#### EXERCISE BRIEF:
Begin with the first line below and retype each line exactly through the line containing "Нд: вихідний". Any pictures are to be left out.

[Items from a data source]
====
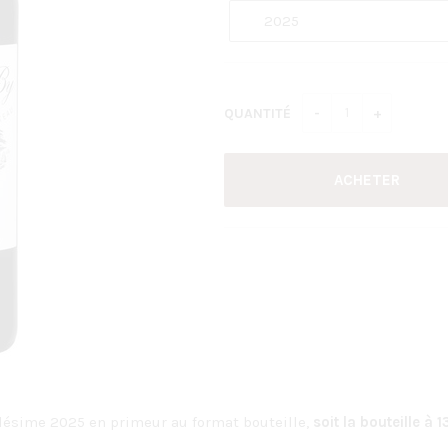
QUANTITÉ
llésime 2025 en primeur au format bouteille,
soit la bouteille à 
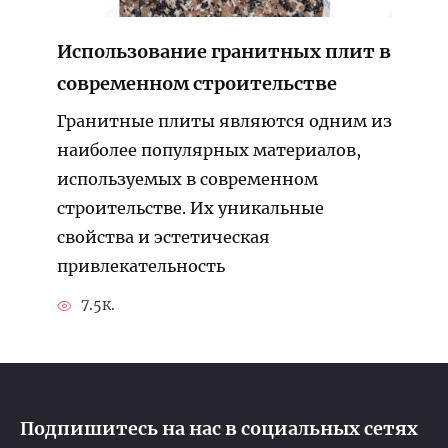
Использование гранитных плит в
современном строительстве
Гранитные плиты являются одним из
наиболее популярных материалов,
используемых в современном
строительстве. Их уникальные
свойства и эстетическая
привлекательность
7.5к.
Подпишитесь на нас в социальных сетях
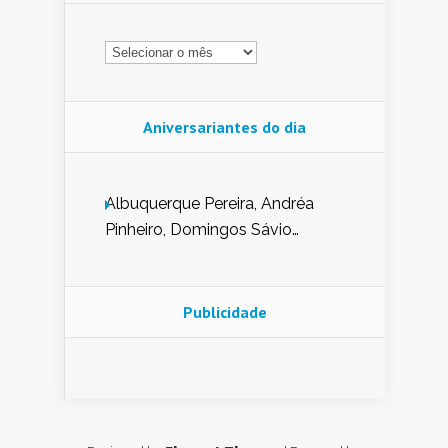
Arquivo
Aniversariantes do dia
Albuquerque Pereira, Andréa
Pinheiro, Domingos Sávio
Mendes, Eduardo Pessoa de
Carvalho, Erika Guerra, Evaldo
Nunes de Sena, Fátima Peixoto,
Publicidade
Glória Pereira, Kátia Mesel,
Marcus Prado, Maria Gorete
Dantas Barreto, Sebastião
Teixeira e Zeca Monteiro.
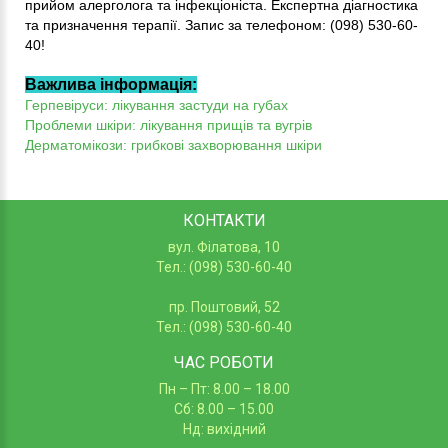
прийом алерголога та інфекціоніста. Експертна діагностика
та призначення терапії. Запис за телефоном: (098) 530-60-
40!
Важлива інформація:
Герпевіруси: лікування застуди на губах
Проблеми шкіри: лікування прищів та вугрів
Дерматомікози: грибкові захворювання шкіри
КОНТАКТИ
вул. Філатова, 10
Тел.: (098) 530-60-40
пр. Поштовий, 52
Тел.: (098) 530-60-40
ЧАС РОБОТИ
Пн – Пт: 8.00 – 18.00
Сб: 8.00 – 15.00
Нд: вихідний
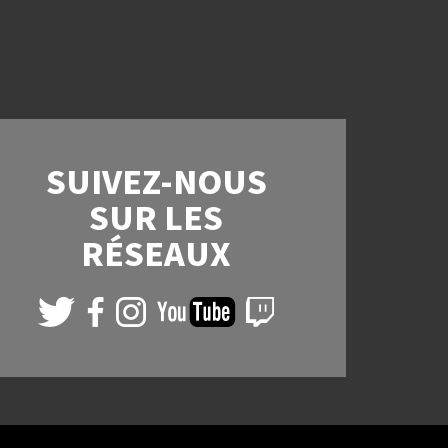
SUIVEZ-NOUS
SUR LES
RÉSEAUX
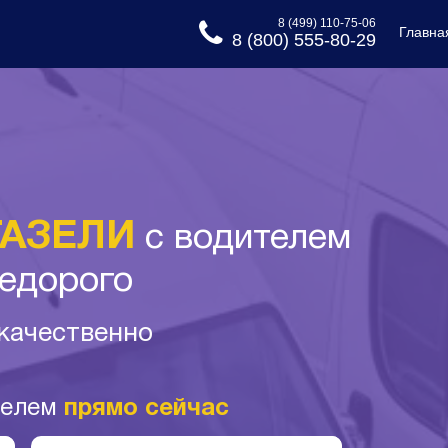
8 (499) 110-75-06
Главна
8 (800) 555-80-29
ГАЗЕЛИ
с водителем
недорого
 качественно
телем
прямо сейчас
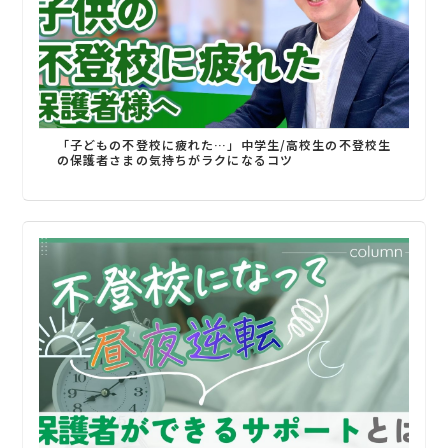
「子どもの不登校に疲れた…」中学生/高校生の不登校生
の保護者さまの気持ちがラクになるコツ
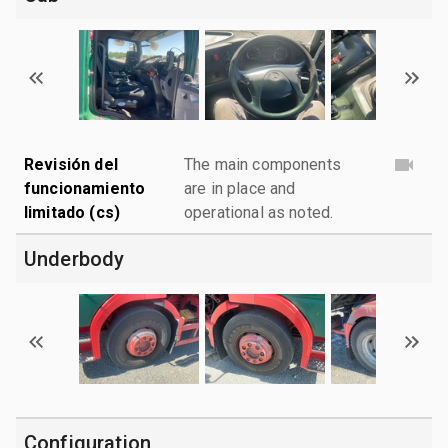
Revisión del
The main components
funcionamiento
are in place and
limitado (cs)
operational as noted.
Underbody
Configuration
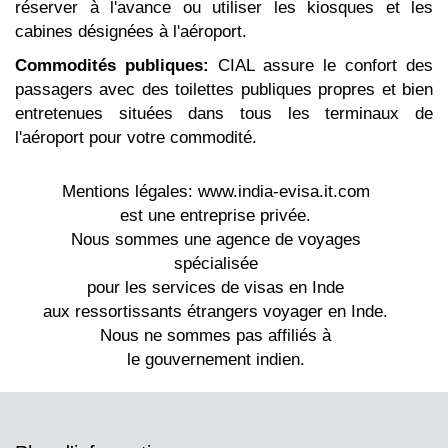
réserver à l'avance ou utiliser les kiosques et les
cabines désignées à l'aéroport.
Commodités publiques:
CIAL assure le confort des
passagers avec des toilettes publiques propres et bien
entretenues situées dans tous les terminaux de
l'aéroport pour votre commodité.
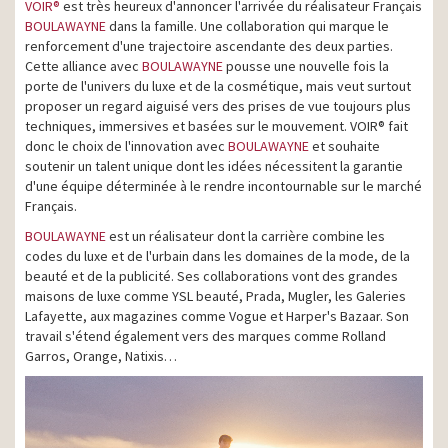
VOIR®
est très heureux d'annoncer l'arrivée du réalisateur Français
BOULAWAYNE
dans la famille. Une collaboration qui marque le
renforcement d'une trajectoire ascendante des deux parties.
Cette alliance avec
BOULAWAYNE
pousse une nouvelle fois la
porte de l'univers du luxe et de la cosmétique, mais veut surtout
proposer un regard aiguisé vers des prises de vue toujours plus
techniques, immersives et basées sur le mouvement. VOIR® fait
donc le choix de l'innovation avec
BOULAWAYNE
et souhaite
soutenir un talent unique dont les idées nécessitent la garantie
d'une équipe déterminée à le rendre incontournable sur le marché
Français.
BOULAWAYNE
est un réalisateur dont la carrière combine les
codes du luxe et de l'urbain dans les domaines de la mode, de la
beauté et de la publicité. Ses collaborations vont des grandes
maisons de luxe comme YSL beauté, Prada, Mugler, les Galeries
Lafayette, aux magazines comme Vogue et Harper's Bazaar. Son
travail s'étend également vers des marques comme Rolland
Garros, Orange, Natixis…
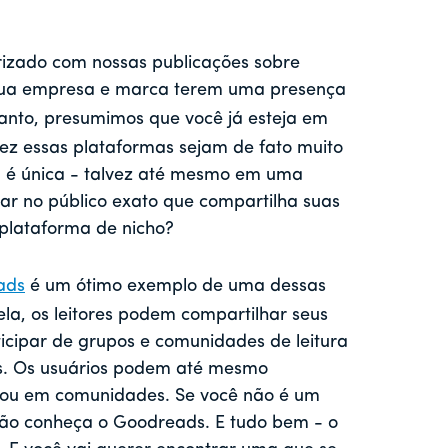
iarizado com nossas publicações sobre
 sua empresa e marca terem uma presença
anto, presumimos que você já esteja em
vez essas plataformas sejam de fato muito
a é única - talvez até mesmo em uma
ar no público exato que compartilha suas
 plataforma de nicho?
ads
é um ótimo exemplo de uma dessas
la, os leitores podem compartilhar seus
rticipar de grupos e comunidades de leitura
os. Os usuários podem até mesmo
s ou em comunidades. Se você não é um
e não conheça o Goodreads. E tudo bem - o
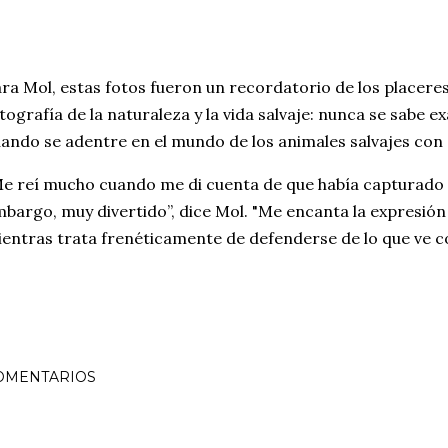
ra Mol, estas fotos fueron un recordatorio de los placere
tografía de la naturaleza y la vida salvaje: nunca se sabe
ando se adentre en el mundo de los animales salvajes con
e reí mucho cuando me di cuenta de que había capturado a
bargo, muy divertido”, dice Mol. "Me encanta la expresión
entras trata frenéticamente de defenderse de lo que ve c
OMENTARIOS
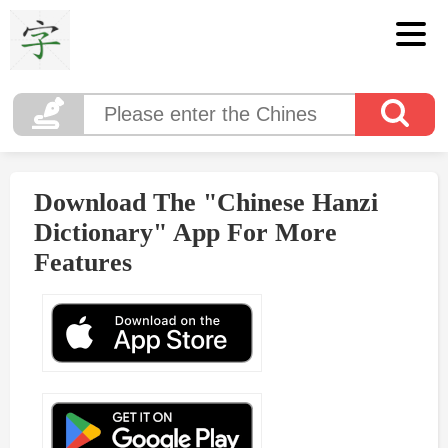
Download The "Chinese Hanzi
Dictionary" App For More
Features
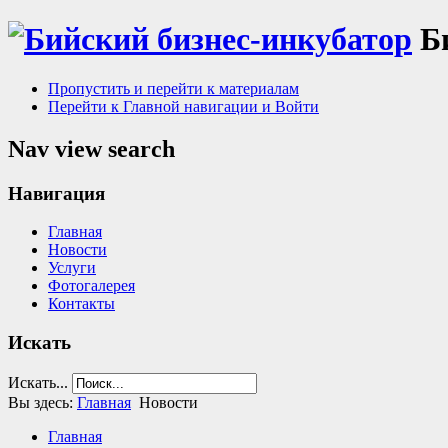
Б
Пропустить и перейти к материалам
Перейти к Главной навигации и Войти
Nav view search
Навигация
Главная
Новости
Услуги
Фотогалерея
Контакты
Искать
Искать...
Вы здесь:
Главная
Новости
Главная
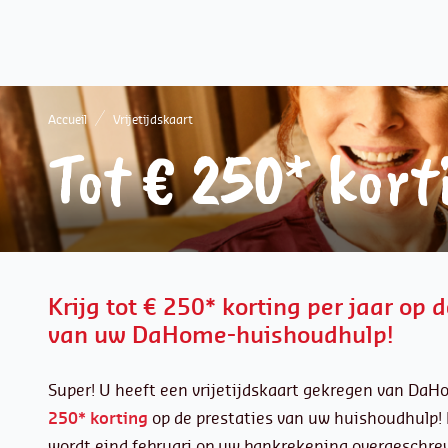
Accueil
Vrijetijdskaart
Tot € 250* kort
Krijg tot € 250* korting per jaar op 
van uw DaHome-huishoudhulp!
Super! U heeft een vrijetijdskaart gekregen van DaH
250* korting
op de prestaties van uw huishoudhulp!
wordt eind februari op uw bankrekening overgeschre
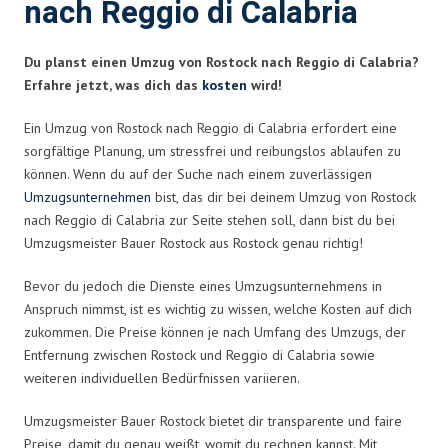
nach Reggio di Calabria
Du planst einen Umzug von Rostock nach Reggio di Calabria?
Erfahre jetzt, was dich das
kosten
wird!
Ein Umzug von Rostock nach Reggio di Calabria erfordert eine
sorgfältige Planung, um stressfrei und reibungslos ablaufen zu
können. Wenn du auf der Suche nach einem zuverlässigen
Umzugsunternehmen
bist, das dir bei deinem Umzug von Rostock
nach Reggio di Calabria zur Seite stehen soll, dann bist du bei
Umzugsmeister Bauer Rostock aus Rostock genau richtig!
Bevor du jedoch die Dienste eines Umzugsunternehmens in
Anspruch nimmst, ist es wichtig zu wissen, welche Kosten auf dich
zukommen. Die Preise können je nach Umfang des Umzugs, der
Entfernung zwischen Rostock und Reggio di Calabria sowie
weiteren individuellen Bedürfnissen variieren.
Umzugsmeister Bauer Rostock bietet dir transparente und faire
Preise, damit du genau weißt, womit du rechnen kannst. Mit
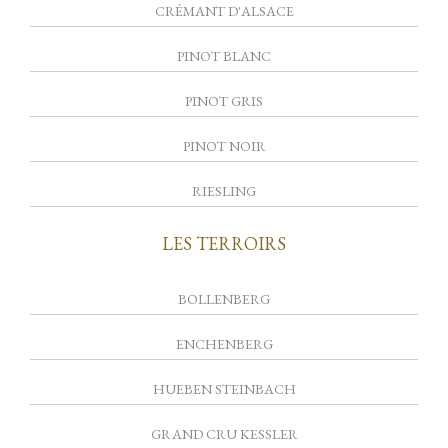
CRÉMANT D'ALSACE
PINOT BLANC
PINOT GRIS
PINOT NOIR
RIESLING
LES TERROIRS
BOLLENBERG
ENCHENBERG
HUEBEN STEINBACH
GRAND CRU KESSLER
====
#### OUTPUT BELOW:
QUANTITÉ
llésime 2025 en primeur au format bouteille,
soit la bouteille à 
Использование гранитных плит в
современном строительстве
Гранитные плиты являются одним из
наиболее популярных материалов,
используемых в современном
строительстве. Их уникальные
свойства и эстетическая
привлекательность
7.5к.
Подпишитесь на нас в социальных сетях
Arquivo
Aniversariantes do dia
Albuquerque Pereira, Andréa
Pinheiro, Domingos Sávio
Mendes, Eduardo Pessoa de
Carvalho, Erika Guerra, Evaldo
Nunes de Sena, Fátima Peixoto,
Publicidade
Glória Pereira, Kátia Mesel,
Marcus Prado, Maria Gorete
Dantas Barreto, Sebastião
Teixeira e Zeca Monteiro.
прийом алерголога та інфекціоніста. Експертна діагностика
та призначення терапії. Запис за телефоном: (098) 530-60-
40!
Важлива інформація:
Герпевіруси: лікування застуди на губах
Проблеми шкіри: лікування прищів та вугрів
Дерматомікози: грибкові захворювання шкіри
КОНТАКТИ
вул. Філатова, 10
Тел.: (098) 530-60-40
пр. Поштовий, 52
Тел.: (098) 530-60-40
ЧАС РОБОТИ
Пн – Пт: 8.00 – 18.00
Сб: 8.00 – 15.00
Нд: вихідний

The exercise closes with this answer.